• **Exercise description**: Could you repeat, word for word, only the lines from the one containing "per bambini dell'Asia, con u" through the final line of the records below?

----

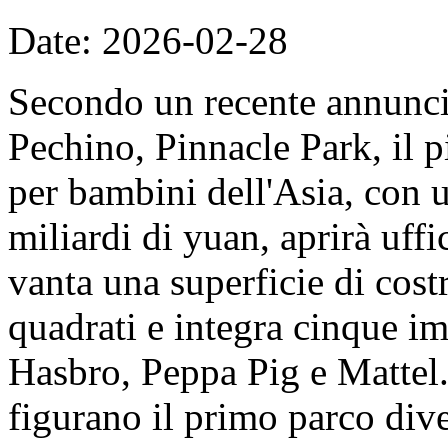
Date: 2026-02-28
Secondo un recente annunc
Pechino, Pinnacle Park, il 
per bambini dell'Asia, con u
miliardi di yuan, aprirà uff
vanta una superficie di cost
quadrati e integra cinque imp
Hasbro, Peppa Pig e Mattel. 
figurano il primo parco dive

----

• **Written solution**:
per bambini dell'Asia, con u
miliardi di yuan, aprirà uff
vanta una superficie di cost
quadrati e integra cinque imp
Hasbro, Peppa Pig e Mattel. 
figurano il primo parco dive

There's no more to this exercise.